The standard free energy change (∆G’°) for the conversion of fructose 6–phosphate is _______
kJ/mol.
Answer: -14.2 kJ/mol
Fructose 6-phosphate + ATP ⇌ Fructose 1,6-bisphosphate + ADP
K’eq = 254 → ΔG’° = -14.2 kJ/mol
ΔG’° Calculation: Detailed Breakdown
Core Formula
ΔG’° = -RT ln K’eq
Biochemical standard conditions: pH 7, 25°C (298 K)
Step-by-Step Calculation
- Step 1: ln(254) = 5.537
- Step 2: R = 8.314 J/mol·K = 0.008314 kJ/mol·K
- Step 3: RT = 0.008314 × 298 = 2.478 kJ/mol
- Step 4: ΔG’° = -2.478 × 5.537 = -13.72 ≈ -14.2 kJ/mol
Thermodynamic Parameters Table
| Parameter | Value | Physiological Meaning |
|---|---|---|
| K’eq | 254 | Products heavily favored |
| ΔG’° | -14.2 kJ/mol | Exergonic reaction |
| ln K’eq | 5.537 | Large positive value |
| RT | 2.478 kJ/mol | Thermal energy scale |
Introduction: Fructose 6-Phosphate Standard Free Energy Change
The PFK-1 reaction equilibrium constant K’eq = 254 yields ΔG’° = -14.2 kJ/mol, demonstrating thermodynamic favorability of glycolysis’ committed step. This calculation tests biochemical thermodynamics understanding essential for molecular biology competitive exams.

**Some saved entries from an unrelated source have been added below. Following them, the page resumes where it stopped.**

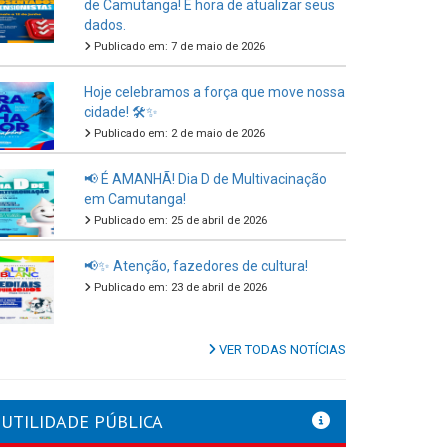
de Camutanga! É hora de atualizar seus
dados.
Publicado em: 7 de maio de 2026
Hoje celebramos a força que move nossa
cidade! 🛠️✨
Publicado em: 2 de maio de 2026
📢 É AMANHÃ! Dia D de Multivacinação
em Camutanga!
Publicado em: 25 de abril de 2026
📢✨ Atenção, fazedores de cultura!
Publicado em: 23 de abril de 2026
VER TODAS NOTÍCIAS
UTILIDADE PÚBLICA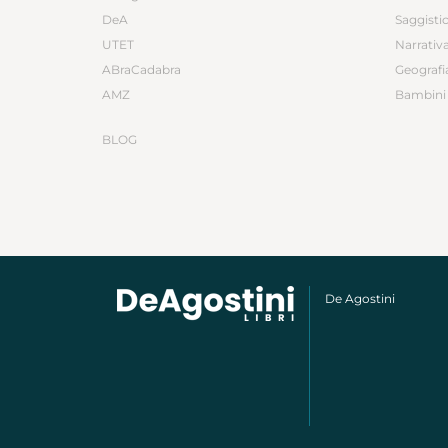
DeA
Saggisti
UTET
Narrativ
ABraCadabra
Geografi
AMZ
Bambini 
BLOG
De Agostini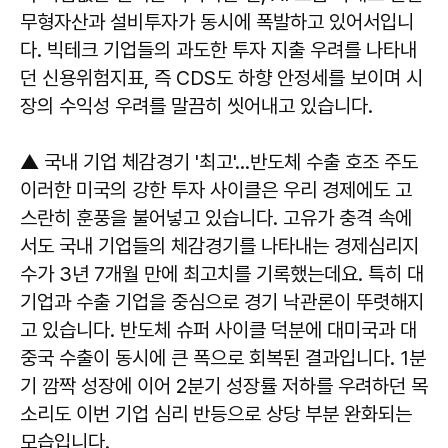
무형자산과 설비투자가 동시에 폭발하고 있어서입니
다. 빅테크 기업들의 과도한 투자 지출 우려를 나타내
던 신용위험지표, 즉 CDS도 하향 안정세를 보이며 시
장의 수익성 우려를 말끔히 씻어내고 있습니다.
▲ 국내 기업 체감경기 '최고'…반도체 수출 호조 주도
이러한 미국의 강한 투자 사이클은 우리 경제에도 고
스란히 훈풍을 불어넣고 있습니다. 고유가 충격 속에
서도 국내 기업들의 체감경기를 나타내는 경제심리지
수가 3년 7개월 만에 최고치를 기록했는데요. 특히 대
기업과 수출 기업을 중심으로 경기 낙관론이 뚜렷해지
고 있습니다. 반도체 슈퍼 사이클 덕분에 대미국과 대
중국 수출이 동시에 큰 폭으로 회복된 결과입니다. 1분
기 깜짝 성장에 이어 2분기 성장률 저하를 우려하던 목
소리도 이번 기업 심리 반등으로 상당 부분 완화되는
모습입니다.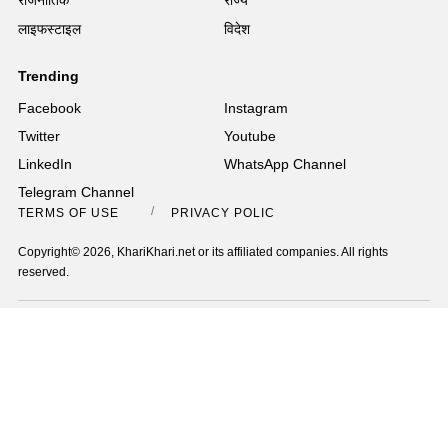
राजनीतिक
राज्य
लाइफस्टाइल
विदेश
Trending
Facebook
Instagram
Twitter
Youtube
LinkedIn
WhatsApp Channel
Telegram Channel
TERMS OF USE
PRIVACY POLICY
Copyright© 2026, KhariKhari.net or its affiliated companies. All rights
reserved.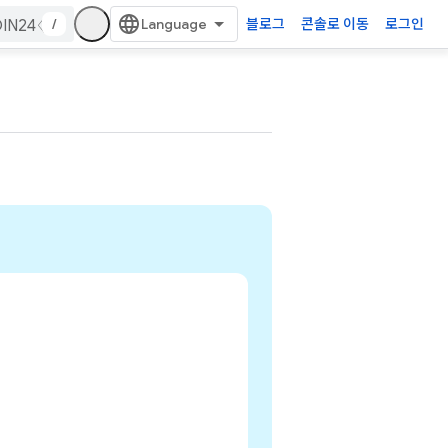
/
블로그
콘솔로 이동
로그인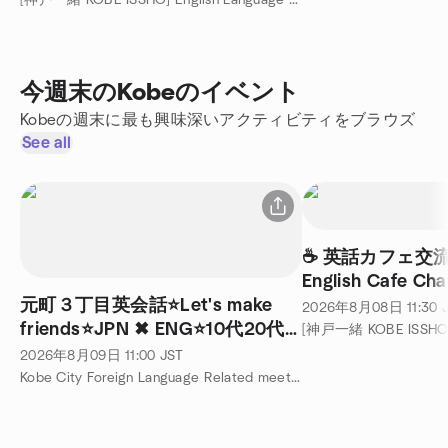
[神戸一緒 KOBE ISSHO] English Language & Cultural Exchange 主催
今週末のKobeのイベント
Kobeの週末に最も興味深いアクティビティをブラウズ
See all
☕ 英話カフェ交流 @
English Cafe Ch
元町３丁目英会話⭐Let's make
2026年8月08日
11:30
friends⭐JPN ✖ ENG⭐10代20代
30代meetup⭐タイチ LANGUAGE
2026年8月09日
11:00
JST
EXCHANGE
Kobe City Foreign Language Related meetup group 主催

❓ Why Negative Despite Regulation?
- Thermodynamics vs Kinetics: Favorable ΔG’° but allosterically regulated
- PFK-1 Role: Committed step despite energetic favorability
- ATP Inhibition: Overrides thermodynamics via allostery
Exam Note
Round to -14.2 kJ/mol (one decimal place standard for such calculations)
This PFK-1 value appears consistently in glycolysis thermodynamics questions.